Monthly Archives: April 2015


Q: I want to start by asking you about your relationship with your mother. I believe you had a somewhat troubled childhood and that there was tension between …

A: Hang on! This is a bit personal, isn’t it? What are we doing here?

Q: Those were Robert Downey Jr’s very words just before he walked out on Channel 4’s interviewer Krishnan Guru-Murthy the other day (interview is above).

A: Oh, I’m with you now: Downey thought he was just appearing to promote his new movie  Avengers: Age of Ultron (below) and he got upset when Guru-Murthy pressed him on more personal issues, including his past use of drugs and alcohol. In fact, he got so upset, he just pulled a face, said “goodbye,” yanked off his microphone and walked out, mumbling, “it was getting a bit Diane Sawyer” — a reference to the American interviewer who tends to probe into private lives.

Q: So has Downey any right to restrict his interview to promoting his new film and refusing to talk about his private life?

A: In my opinion, anyone who is either an A-list celebrity — as Downey clearly is — or has aspirations to becoming a celeb of some distinction has to come to terms early on with the fact that they have no private life that they can keep offlimits: everything in their past and present is fair game, not just for the traditional media, but for everyone.

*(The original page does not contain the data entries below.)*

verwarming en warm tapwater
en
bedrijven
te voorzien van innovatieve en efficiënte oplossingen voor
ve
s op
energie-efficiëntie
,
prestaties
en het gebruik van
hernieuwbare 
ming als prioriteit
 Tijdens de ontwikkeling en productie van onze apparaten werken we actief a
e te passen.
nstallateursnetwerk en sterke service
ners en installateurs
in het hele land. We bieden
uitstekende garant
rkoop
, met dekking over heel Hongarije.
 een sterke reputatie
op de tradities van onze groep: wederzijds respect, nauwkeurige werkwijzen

Social media, twitter in particular, has pretty much made privacy redundant. But even before twitter started (it launched in 2006), celebrities had entered into a new kind of arrangement in which they agreed to cough up any details of their lives the media wanted to know about. And, of course, the media are our proxy: they probe because we consumers want them to probe.

Q: When did all this start then? Because I can’t imagine the Hollywood stars of the 1950s or even 1960s surrendered their right to a private life. In fact, my reading of the old stars is that the film industry kept a very tight control over the information they released to the media. What changed?

A: After the rise of Madonna in the 1980s, anyone who aspired to be famous had to stay mindful of the sacrifice she made. She may not have slaughtered an animal or child as an offering to god, but she gave up something that had been regarded as important to previous entertainers: her privacy. Had social media been around, she would have had no choice. But in the days when traditional media were dominant, she opted to start a process that would eventually turn privacy inside out. Eventually, fans, instead of relying on what the media provided, asserted themselves. But they needed assistance. Consumers have no need to depend on traditional media for information on celebrities’ lives now: they can access it for themselves; and, if they can’t do that, they will make it up. Either way, it satisfies the voyeuristic impulse.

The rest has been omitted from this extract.